TASK MATERIAL Block Start

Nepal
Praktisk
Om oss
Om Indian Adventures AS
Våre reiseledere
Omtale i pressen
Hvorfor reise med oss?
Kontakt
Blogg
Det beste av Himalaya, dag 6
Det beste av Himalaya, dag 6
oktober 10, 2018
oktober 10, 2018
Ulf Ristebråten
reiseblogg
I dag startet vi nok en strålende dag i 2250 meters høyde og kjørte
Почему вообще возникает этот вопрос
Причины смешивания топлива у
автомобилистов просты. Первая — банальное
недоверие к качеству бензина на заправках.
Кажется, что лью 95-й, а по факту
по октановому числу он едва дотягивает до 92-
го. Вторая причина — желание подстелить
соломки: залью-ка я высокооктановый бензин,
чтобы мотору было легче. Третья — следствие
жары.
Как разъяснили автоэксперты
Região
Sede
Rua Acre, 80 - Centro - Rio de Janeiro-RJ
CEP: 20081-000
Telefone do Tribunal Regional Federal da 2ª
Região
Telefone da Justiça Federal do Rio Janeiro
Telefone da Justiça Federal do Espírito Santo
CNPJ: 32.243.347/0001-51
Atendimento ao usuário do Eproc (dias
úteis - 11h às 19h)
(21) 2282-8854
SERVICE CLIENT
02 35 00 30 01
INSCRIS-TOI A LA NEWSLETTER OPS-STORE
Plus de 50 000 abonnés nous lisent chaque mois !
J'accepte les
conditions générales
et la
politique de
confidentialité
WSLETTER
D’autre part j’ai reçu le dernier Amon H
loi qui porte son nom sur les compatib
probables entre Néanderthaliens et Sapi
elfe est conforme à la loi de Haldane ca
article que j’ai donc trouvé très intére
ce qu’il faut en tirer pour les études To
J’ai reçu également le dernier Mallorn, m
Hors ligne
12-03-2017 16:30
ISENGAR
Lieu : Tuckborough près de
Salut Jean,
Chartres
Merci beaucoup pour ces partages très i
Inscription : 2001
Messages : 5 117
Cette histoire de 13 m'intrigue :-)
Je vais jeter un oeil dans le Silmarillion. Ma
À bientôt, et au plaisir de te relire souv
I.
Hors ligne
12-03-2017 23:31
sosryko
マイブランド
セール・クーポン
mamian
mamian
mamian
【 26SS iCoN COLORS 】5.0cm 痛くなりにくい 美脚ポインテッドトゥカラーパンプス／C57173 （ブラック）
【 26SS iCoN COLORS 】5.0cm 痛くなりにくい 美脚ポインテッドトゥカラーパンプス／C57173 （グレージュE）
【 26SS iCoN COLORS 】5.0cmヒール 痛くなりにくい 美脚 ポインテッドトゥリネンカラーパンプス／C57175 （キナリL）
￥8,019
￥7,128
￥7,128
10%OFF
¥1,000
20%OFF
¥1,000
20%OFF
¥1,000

TASK MATERIAL Block End
TASK MATERIAL Block Start

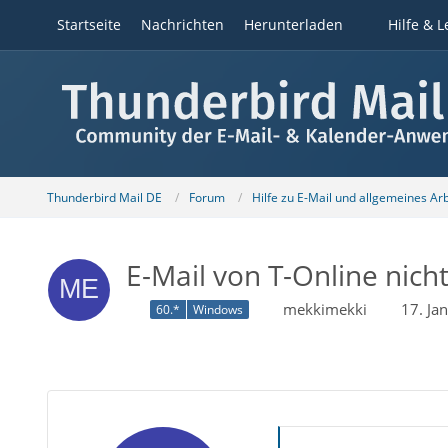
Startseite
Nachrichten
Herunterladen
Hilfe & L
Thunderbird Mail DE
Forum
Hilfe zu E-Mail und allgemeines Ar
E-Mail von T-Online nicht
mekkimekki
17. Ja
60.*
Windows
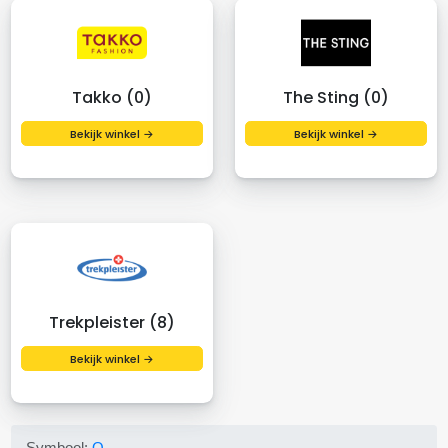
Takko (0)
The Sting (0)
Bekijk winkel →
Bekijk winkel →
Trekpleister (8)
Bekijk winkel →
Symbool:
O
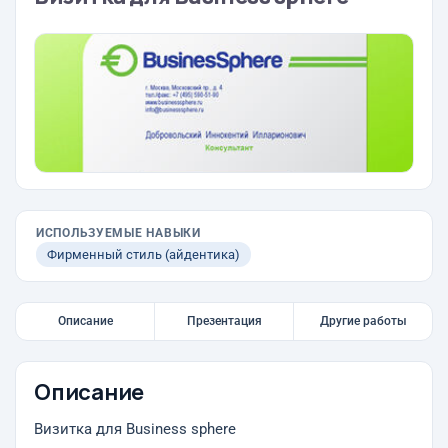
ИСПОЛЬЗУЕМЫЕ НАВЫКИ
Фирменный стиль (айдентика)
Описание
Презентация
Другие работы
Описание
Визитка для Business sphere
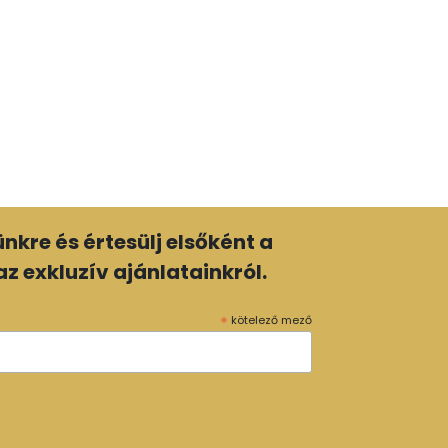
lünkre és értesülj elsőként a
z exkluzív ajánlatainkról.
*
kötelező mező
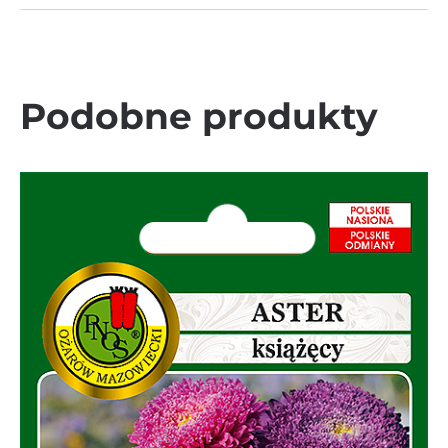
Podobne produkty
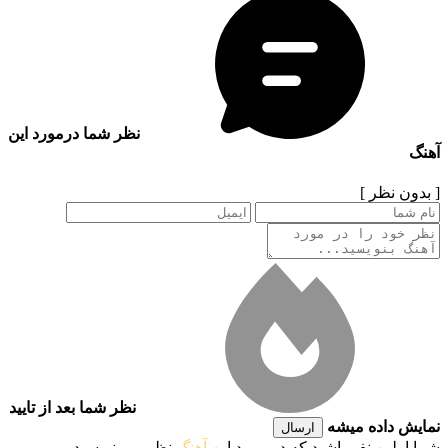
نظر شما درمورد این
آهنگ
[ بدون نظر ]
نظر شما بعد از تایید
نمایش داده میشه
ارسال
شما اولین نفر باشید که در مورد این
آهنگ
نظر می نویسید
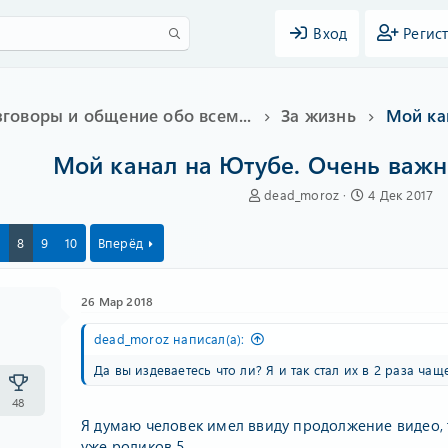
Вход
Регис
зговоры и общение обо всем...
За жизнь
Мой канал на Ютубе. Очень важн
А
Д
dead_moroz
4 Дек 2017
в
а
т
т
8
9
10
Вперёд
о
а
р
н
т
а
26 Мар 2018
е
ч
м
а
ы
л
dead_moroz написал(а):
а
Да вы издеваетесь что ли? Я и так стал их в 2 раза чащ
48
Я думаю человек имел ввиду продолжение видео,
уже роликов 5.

TASK MATERIAL Block End

## [TASK PROMPT]
Your task is to restate, word for word, only those lines above that fall between the line holding "зговоры и общение обо всем..." and the line holding "Я думаю человек", inclusive.

## [TASK ANSWER]
зговоры и общение обо всем...
За жизнь
Мой канал на Ютубе. Очень важн
А
Д
dead_moroz
4 Дек 2017
в
а
т
т
8
9
10
Вперёд
о
а
р
н
т
а
26 Мар 2018
е
ч
м
а
ы
л
dead_moroz написал(а):
а
Да вы издеваетесь что ли? Я и так стал их в 2 раза чащ
48
Я думаю человек имел ввиду продолжение видео,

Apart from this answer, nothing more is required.